It seems like it was only a few weeks ago that we were all back at school just getting done with all of our finals. This summer has flown by and it's surprising to think that in less than a month, we'll all be back at school once again. I have been returning to Missoula on most of my days off to fish and see Kelsey, who is back for preseason soccer.
This morning we hit Rock Creek for a while. The fish were more than cooperative on dries and we had a great morning full of decent browns and cutties. Kelsey continues to get better. At one point she made a pretty long cast to a small pocket on the far bank of the stream. A nice brownie nailed her fly and she set the hook perfectly. It was a great thing to see.
Another highlight of the morning was catching a trout that I've always wanted to catch; a tiger trout (brookie x brown hybrid). It was a nice surprise and a new species for me.
Fishing on the Mo has for the most part, slowed down. Tricos are showing up in more numbers each day and the caddis are still the primary hatch in the evenings. The fish have become a little picky and fishing in the morning is far more effective than when the water is warmer in the evening.
Ran into Trevor the other day in Missoula. We talked a bunch about our fall fishing plans. We have some great trips lined up and I'm actually excited to get back to school. Trevor has also started a blog, as he has been guiding on the Bitterroot this summer. Check it out at www.flyfishingwest.wordpress.com.

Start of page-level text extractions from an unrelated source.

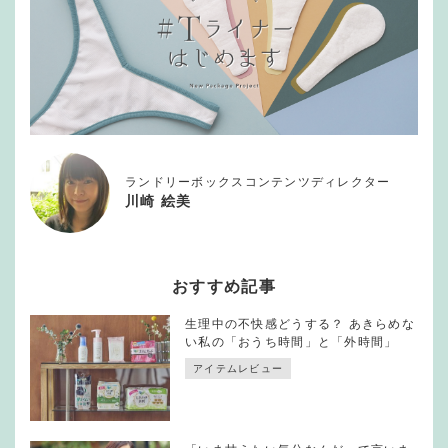
ランドリーボックスコンテンツディレクター
川崎 絵美
おすすめ記事
生理中の不快感どうする？ あきらめな
い私の「おうち時間」と「外時間」
アイテムレビュー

Tomorrow I'm headed back to Craig to work for the rest of the week. Until next time, I wish you awesome fishing.
Friday, July 20, 2012
Life goes on in the land of Craig. I’ve had an awesome last couple of weeks and have had no internet to post about it. Now I do, so here you go:
On Fourth of July weekend I had a great time at my friend Cameron’s house in Poulsbo, Washington, as his family put on a party to remember. Tons of people, great food (an underground pig roast), great friends, and watching fireworks over the Puget sound. It was an awesome time for all.
On the fourth, Cam, Riley and I embarked on our three day mission to hike the brothers, a set of peaks on the Olympic Peninsula in Washington. We had an amazing time on what was the most technical climb we had ever done. We had our run in with some curious mountain goats, 60 degree snow and ice slopes, and a crazy last rock scramble to the summit. The rewarding views from the summit were worth it all.
The evil goat
Approaching the summit
Quite the view
After our adventure I headed north to the cascades to visit Kelsey. We took a nice drive on the scenic mountain loop highway and even fished a little bit for some summer run steelhead. Of course, we didn’t hook any of the elusive fish. I did have one steelhead smolt chase my fly though. I had a nice couple of days visiting Kels and hanging out with her family. Then it was time for me to head back east to Montana.
The mountain loop highway
Some amazing dry fly fishing greeted me upon my return, and the Mo began to show how good it really is. Up until that point I had not experienced how great the dry fly fishing could be. Over the past couple of weeks I have fished a lot, including one night of the craziest caddis hatch I have ever been in. There were so many caddis on the water that it was very tough to actually dry fly fish. I resorted to swinging a caddis emerger pattern. The caddis madness continues on the Mo and I have been landing some very nice fish and Cody has as well.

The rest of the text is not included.